Divine Endurance – Gwyneth Jones

Après la mort de l’Empereur et de l’Impératrice, leur fille Élue d’entre les plus Belles quitte le Palais en direction de la Péninsule à la recherche de Digne d’être Bien-aimé son frère jumeau confié à des nomades par leur père devenu fou, accompagnée par Divine Endurance, Chatte d’une grande ancienneté et au caractère sévère. Dans la Péninsule contrôlée à distance par les Maitres au travers de la milice autochtone des Koperasi, Derveet est rejetée de la cour de Jagdana à cause de son infertilité et elle décide de réussir là où son grand-père en tant que Prince avait échoué, provoquer sous l’identité de Anakmati un soulèvement populaire dans un monde déliquescent.

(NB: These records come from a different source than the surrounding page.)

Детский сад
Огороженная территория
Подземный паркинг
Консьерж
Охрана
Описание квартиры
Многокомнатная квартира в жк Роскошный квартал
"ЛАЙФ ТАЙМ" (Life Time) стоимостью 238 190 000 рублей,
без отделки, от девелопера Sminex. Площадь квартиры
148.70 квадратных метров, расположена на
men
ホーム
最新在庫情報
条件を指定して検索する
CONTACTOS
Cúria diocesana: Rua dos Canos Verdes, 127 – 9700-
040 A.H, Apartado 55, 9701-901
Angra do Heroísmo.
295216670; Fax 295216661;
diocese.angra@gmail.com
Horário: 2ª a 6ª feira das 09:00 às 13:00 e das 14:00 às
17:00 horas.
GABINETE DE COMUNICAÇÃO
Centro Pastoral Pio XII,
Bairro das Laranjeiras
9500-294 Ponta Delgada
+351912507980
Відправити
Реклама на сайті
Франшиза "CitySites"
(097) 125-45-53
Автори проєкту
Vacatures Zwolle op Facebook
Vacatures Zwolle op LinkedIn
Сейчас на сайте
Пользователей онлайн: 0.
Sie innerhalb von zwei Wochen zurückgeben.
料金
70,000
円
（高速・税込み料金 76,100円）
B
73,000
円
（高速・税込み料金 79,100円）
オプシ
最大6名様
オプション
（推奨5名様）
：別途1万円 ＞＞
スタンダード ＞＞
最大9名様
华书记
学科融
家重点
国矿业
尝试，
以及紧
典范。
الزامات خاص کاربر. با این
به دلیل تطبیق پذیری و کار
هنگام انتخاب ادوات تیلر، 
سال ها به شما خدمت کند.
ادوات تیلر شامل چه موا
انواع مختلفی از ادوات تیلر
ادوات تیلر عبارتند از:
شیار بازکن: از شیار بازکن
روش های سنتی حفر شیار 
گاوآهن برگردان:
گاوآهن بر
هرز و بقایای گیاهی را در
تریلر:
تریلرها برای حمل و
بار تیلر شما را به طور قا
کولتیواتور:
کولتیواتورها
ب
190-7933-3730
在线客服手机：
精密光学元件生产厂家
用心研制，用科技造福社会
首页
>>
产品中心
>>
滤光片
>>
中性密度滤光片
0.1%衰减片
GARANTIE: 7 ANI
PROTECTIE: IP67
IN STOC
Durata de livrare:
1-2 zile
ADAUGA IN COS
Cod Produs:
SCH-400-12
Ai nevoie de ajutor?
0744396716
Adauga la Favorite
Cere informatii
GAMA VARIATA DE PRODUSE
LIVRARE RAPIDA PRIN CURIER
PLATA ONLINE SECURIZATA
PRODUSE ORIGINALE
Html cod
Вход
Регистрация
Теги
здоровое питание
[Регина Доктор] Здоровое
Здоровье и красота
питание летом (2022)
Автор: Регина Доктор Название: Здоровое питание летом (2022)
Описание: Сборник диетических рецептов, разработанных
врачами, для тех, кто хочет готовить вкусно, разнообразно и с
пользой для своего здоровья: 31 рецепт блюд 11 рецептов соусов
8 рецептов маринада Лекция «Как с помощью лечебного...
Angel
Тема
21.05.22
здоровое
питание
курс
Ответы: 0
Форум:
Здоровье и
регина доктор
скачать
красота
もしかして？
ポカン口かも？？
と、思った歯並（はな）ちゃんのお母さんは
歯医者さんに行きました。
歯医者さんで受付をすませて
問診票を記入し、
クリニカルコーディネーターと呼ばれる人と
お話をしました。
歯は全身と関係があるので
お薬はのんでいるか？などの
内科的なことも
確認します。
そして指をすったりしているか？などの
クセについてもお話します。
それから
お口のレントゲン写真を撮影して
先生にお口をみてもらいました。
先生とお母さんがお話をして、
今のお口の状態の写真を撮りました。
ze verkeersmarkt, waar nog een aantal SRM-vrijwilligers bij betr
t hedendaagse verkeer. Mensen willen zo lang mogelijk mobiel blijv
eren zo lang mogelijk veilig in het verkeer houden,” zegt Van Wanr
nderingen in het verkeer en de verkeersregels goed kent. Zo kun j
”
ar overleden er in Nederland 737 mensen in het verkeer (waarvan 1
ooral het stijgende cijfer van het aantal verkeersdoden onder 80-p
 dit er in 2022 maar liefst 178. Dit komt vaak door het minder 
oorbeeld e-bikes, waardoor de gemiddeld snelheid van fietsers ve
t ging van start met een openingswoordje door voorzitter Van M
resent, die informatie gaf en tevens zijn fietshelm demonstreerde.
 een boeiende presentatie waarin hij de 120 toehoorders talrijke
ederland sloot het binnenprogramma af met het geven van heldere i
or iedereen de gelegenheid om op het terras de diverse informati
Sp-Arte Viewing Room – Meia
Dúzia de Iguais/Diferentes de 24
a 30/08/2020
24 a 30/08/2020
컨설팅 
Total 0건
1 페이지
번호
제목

Cette fantasy de quête d’identité et de libération développe une double narration et deux ambiances subtilement différentes. Le voyage de Lu provient d’un contexte divin qui menace de s’écrouler, d’un idéalisme inadapté et d’une transcendance isolée, alors que l’errance rebelle de Derveet se déroule dans un contexte plus concret d’effondrement socio-politique de cruauté systémique qui vise même les enfants, et ces deux chemins doivent se croiser. Aucun anthropomorphisme ne caractérise la Chatte qui s’absente ou grommelle et elle contribue comme Lu à la portée métaphysique de ce conte sur la nature de la réalité, ontologique et éthique, à la lisière du cyberpunk. Un décalage permanent s’exprime par la confrontation entre le champêtre et l’urbain, la candeur intouchable de Lu et le théâtre secret des turpitudes dans une société intolérante et biaisée par les manipulations génétiques, science et magie se confondant, antiquité et modernité se mélangeant jusqu’à pousser très loin le sentiment d’étrangeté qui se pare d’un certain malaise. Le côté géopolitique s’affirme tout en cultivant le mystère d’un autre âge qui entoure Lu, Di et les Maitres, d’une fonction immémoriale à la fois divine et cybernétique. Les animaux prennent une très grande place dans le récit et deviennent des personnages à part entière parmi les nombreux protagonistes. Cette fantasy à l’ampleur mythologique, saupoudrée d’un soupçon de science fiction, dessine la chronique d’une révolution violente qui renverse un monde et redéfinit la place des femmes dans la société en insufflant un espoir d’unité.